II. Germination regimes for non-dormant seeds
BP; TP: 20°/30°C (16h/8h): 28d (ISTA)
BP; S: 20°/30°C (16h/8h): 28d (AOSA)
Alternating temperatures: 30°/20°C (16h/8h) (5)
III. Unsuccessful dormancy-breaking treatments
Constant temperatures: 20°C in light (3)
Pre-chill: 5°C, 40-96d (2)
IV. Partly-successful dormancy-breaking treatments
Constant temperatures: 10°C, 15°C, 20°C (2)
Pre-wash: 24h, germinate at 15°C in dark (3)
Polyethylene glycol: pre-applied, 2,3w, -9, -12 bar, germinate at 15°C in dark (3)
V. Successful dormancy-breaking treatments
Constant temperatures: 3°-17°C (1); 0°-20°C (7); 5°-25°C (3)
Alternating temperatures: 30°/20°C (16h/8h) (5); 10°/20°C (night/day) (2)
Pre-chill: 5°C, 2w (2)
Pre-wash: 24h, then polyethylene glycol, pre-applied, 2,3w, -9, -12 bar, germinate at 15°C in light or dark (3)
VI. Comment
Full germination occurs over a wide range of constant (1,3,7) and alternating temperature regimes (5). Within the constant temperature range 15°-25°C and alternating temperatures between a minimum of 15°C and a maximum of 30°C there is reported to be no advantage to any one regime (6). However, results from comparisons of the germination of more dormant seeds in constant and alternating temperature regimes show a very great advantage from testing at alternating temperatures (2). Consequently it is suggested that the seeds be tested for germination under alternating temperature regimes; preferably 10°/20°C (2), but the regime 20°/30°C prescribed by ISTA/AOSA may be adequate.
VII. References
1. Bierhuizen, J.F. and Wagenvoort, W.A. (1974). Some aspects of seed germination in vegetables. I. The determination and application of heat sums and minimum temperature for germination. Scientia Horticulturae, 2, 213-219.

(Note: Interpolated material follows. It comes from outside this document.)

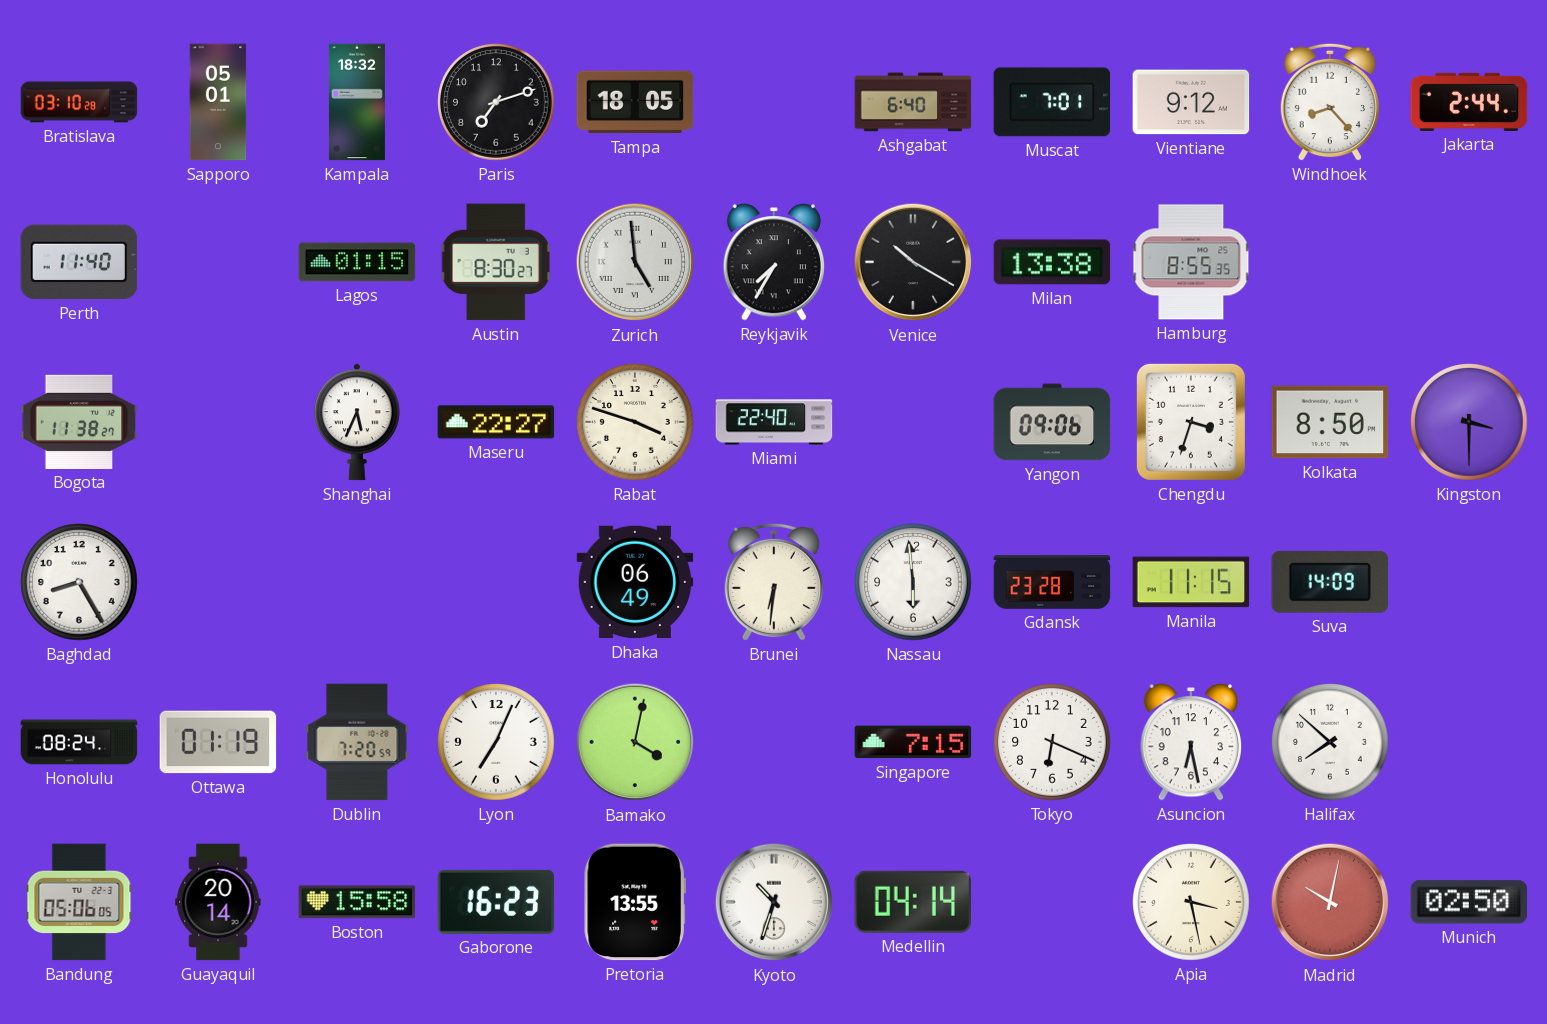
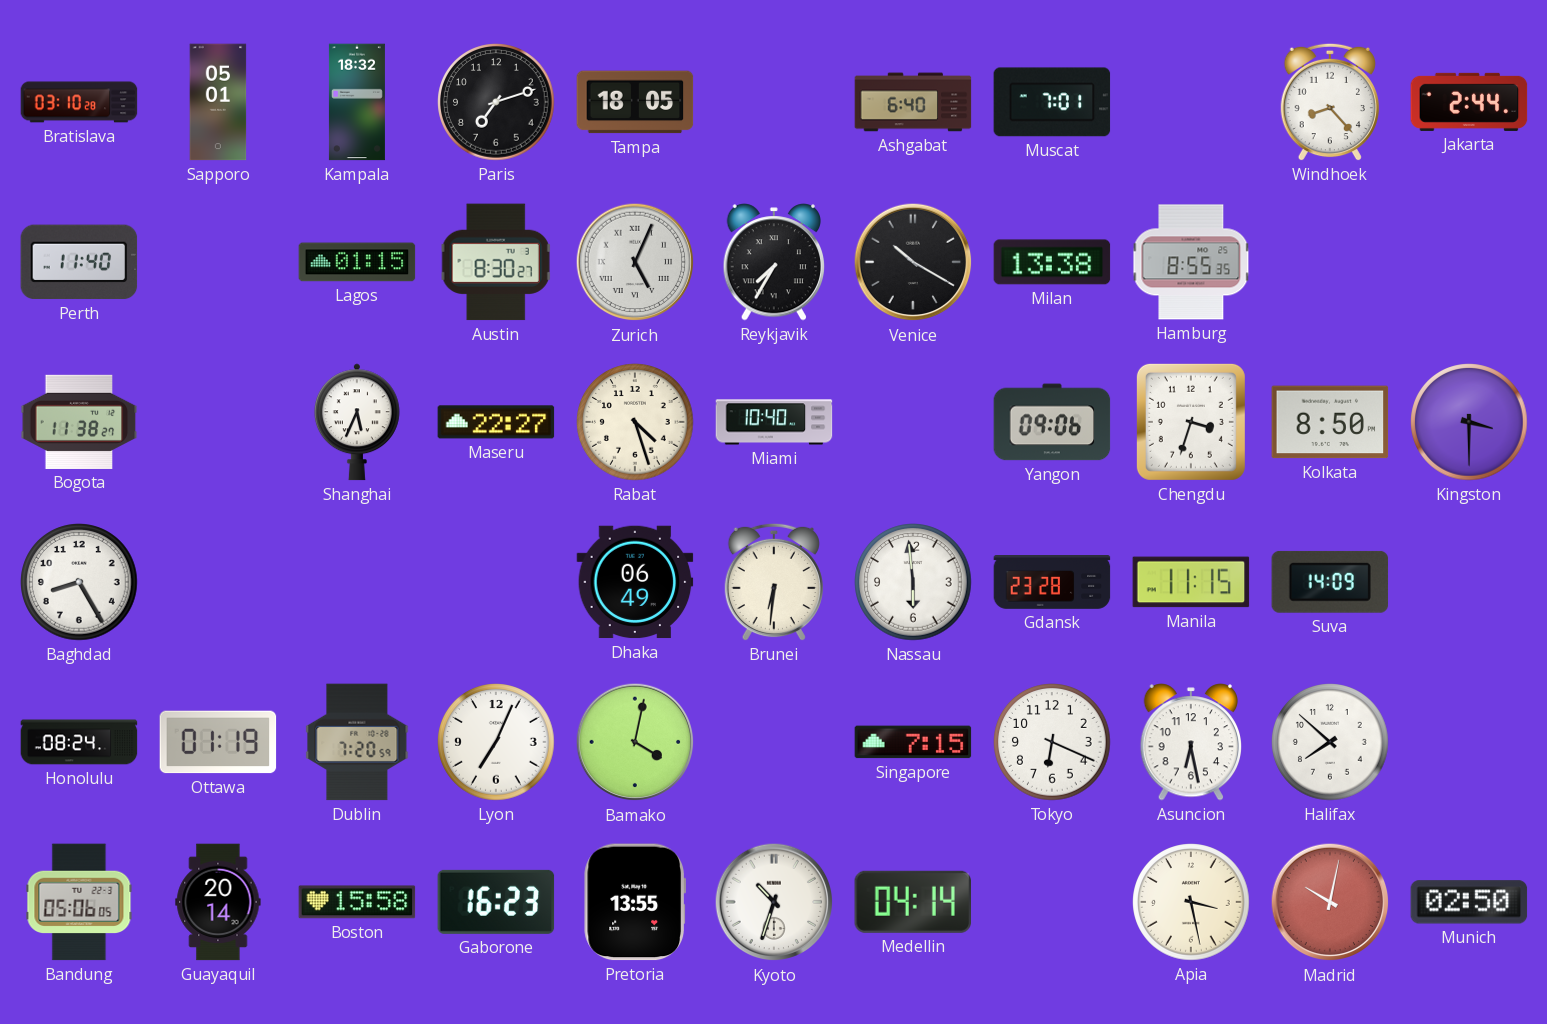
Vientiane: 9:12 -> none
Zurich: 4:59 -> 5:04
Rabat: 3:48 -> 4:27
Miami: 22:40 -> 10:40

2. Doust, J.L. and Doust, L.L. (1982). Life-history patterns in British Umbelliferae: a review. Botanical Journal of the Linnean Society, 85, 179-194.
3. Ely, P.R. and Heydecker, W. (1981). Fast germination of parsley seeds. Scientia Horticulturae, 15, 127-136.

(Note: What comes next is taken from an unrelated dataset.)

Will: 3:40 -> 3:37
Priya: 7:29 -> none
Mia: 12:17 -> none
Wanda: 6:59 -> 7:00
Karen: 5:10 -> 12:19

4. Flemion, F. and Henrickson, E.T. (1949). Further studies on the occurrence of embryoless seeds and immature embryos in the Umbelliferae. Contributions from the Boyce Thompson Institute, 15, 291-297.
5. Flemion, F. and Uhlmann, G. (1946). Further studies of embryoless seeds in the Umbelliferae. Contributions from the Boyce Thompson Institute, 14, 283-293.
6. Harrington, G.T. (1923). Use of alternating temperatures in the germination of seeds. Journal of Agricultural Research, 23, 295-332.
7. Thompson, P.A. and Fox, D.J.C. (1976). The germination responses of vegetable seeds in relation to their history of cultivation by man. Scientia Horticulturae, 4, 1-14.